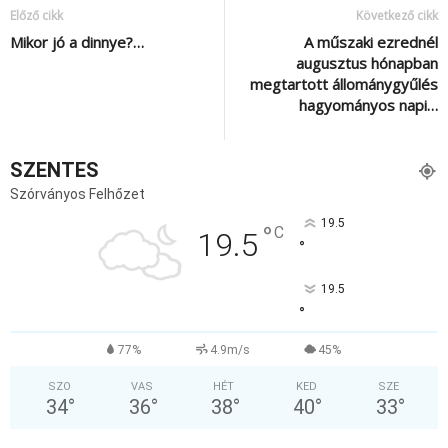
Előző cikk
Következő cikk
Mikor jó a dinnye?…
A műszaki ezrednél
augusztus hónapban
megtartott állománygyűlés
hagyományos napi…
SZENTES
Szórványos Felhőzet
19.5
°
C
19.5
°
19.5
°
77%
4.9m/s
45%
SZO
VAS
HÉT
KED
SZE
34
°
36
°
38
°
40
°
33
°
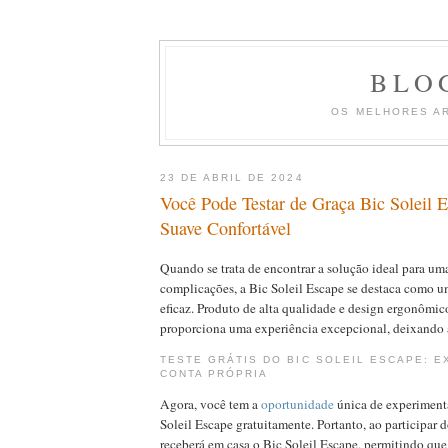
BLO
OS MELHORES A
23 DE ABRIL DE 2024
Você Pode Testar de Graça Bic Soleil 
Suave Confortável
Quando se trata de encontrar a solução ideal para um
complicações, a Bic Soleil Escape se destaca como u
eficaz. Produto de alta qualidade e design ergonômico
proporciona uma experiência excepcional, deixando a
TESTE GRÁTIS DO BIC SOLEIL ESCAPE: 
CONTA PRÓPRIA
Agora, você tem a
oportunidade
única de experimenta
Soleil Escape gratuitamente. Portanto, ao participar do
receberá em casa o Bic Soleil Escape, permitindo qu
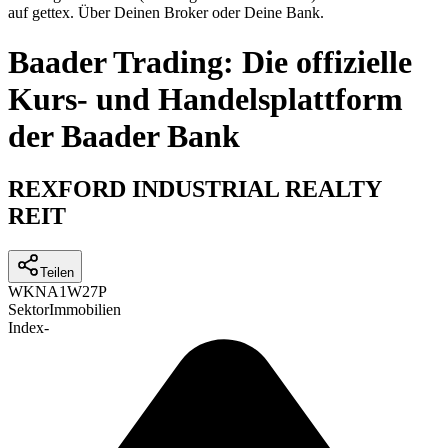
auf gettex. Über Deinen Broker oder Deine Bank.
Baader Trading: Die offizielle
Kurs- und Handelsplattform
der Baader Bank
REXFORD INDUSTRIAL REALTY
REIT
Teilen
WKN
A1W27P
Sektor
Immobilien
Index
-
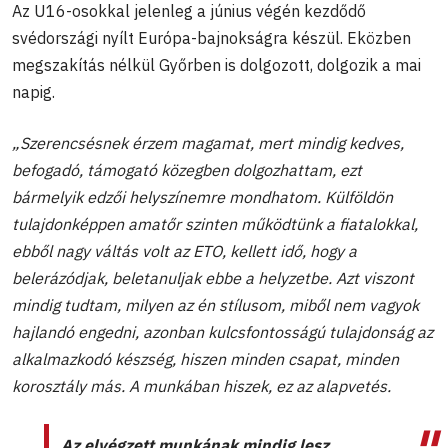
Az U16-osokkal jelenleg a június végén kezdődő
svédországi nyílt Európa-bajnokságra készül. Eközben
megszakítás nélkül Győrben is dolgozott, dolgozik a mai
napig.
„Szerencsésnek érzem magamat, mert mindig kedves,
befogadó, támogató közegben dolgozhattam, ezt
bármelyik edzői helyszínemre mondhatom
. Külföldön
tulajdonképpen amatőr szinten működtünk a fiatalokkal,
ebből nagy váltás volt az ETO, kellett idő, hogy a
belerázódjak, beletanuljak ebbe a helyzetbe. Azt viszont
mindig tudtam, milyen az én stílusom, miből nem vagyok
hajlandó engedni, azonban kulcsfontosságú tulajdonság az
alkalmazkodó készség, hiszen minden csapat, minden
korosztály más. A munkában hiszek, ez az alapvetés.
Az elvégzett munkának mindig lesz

================

**About this task:**
Start to finish, write out the data above exactly, omitting all pictures.

**Response box:**
Előző cikk
Következő cikk
Mikor jó a dinnye?…
A műszaki ezrednél
augusztus hónapban
megtartott állománygyűlés
hagyományos napi…
SZENTES
Szórványos Felhőzet
19.5
°
C
19.5
°
19.5
°
77%
4.9m/s
45%
SZO
VAS
HÉT
KED
SZE
34
°
36
°
38
°
40
°
33
°
BLO
OS MELHORES A
23 DE ABRIL DE 2024
Você Pode Testar de Graça Bic Soleil 
Suave Confortável
Quando se trata de encontrar a solução ideal para um
complicações, a Bic Soleil Escape se destaca como u
eficaz. Produto de alta qualidade e design ergonômico
proporciona uma experiência excepcional, deixando a
TESTE GRÁTIS DO BIC SOLEIL ESCAPE: 
CONTA PRÓPRIA
Agora, você tem a
oportunidade
única de experimenta
Soleil Escape gratuitamente. Portanto, ao participar do
receberá em casa o Bic Soleil Escape, permitindo qu
auf gettex. Über Deinen Broker oder Deine Bank.
Baader Trading: Die offizielle
Kurs- und Handelsplattform
der Baader Bank
REXFORD INDUSTRIAL REALTY
REIT
Teilen
WKN
A1W27P
Sektor
Immobilien
Index
-
Az U16-osokkal jelenleg a június végén kezdődő
svédországi nyílt Európa-bajnokságra készül. Eközben
megszakítás nélkül Győrben is dolgozott, dolgozik a mai
napig.
„Szerencsésnek érzem magamat, mert mindig kedves,
befogadó, támogató közegben dolgozhattam, ezt
bármelyik edzői helyszínemre mondhatom
. Külföldön
tulajdonképpen amatőr szinten működtünk a fiatalokkal,
ebből nagy váltás volt az ETO, kellett idő, hogy a
belerázódjak, beletanuljak ebbe a helyzetbe. Azt viszont
mindig tudtam, milyen az én stílusom, miből nem vagyok
hajlandó engedni, azonban kulcsfontosságú tulajdonság az
alkalmazkodó készség, hiszen minden csapat, minden
korosztály más. A munkában hiszek, ez az alapvetés.
Az elvégzett munkának mindig lesz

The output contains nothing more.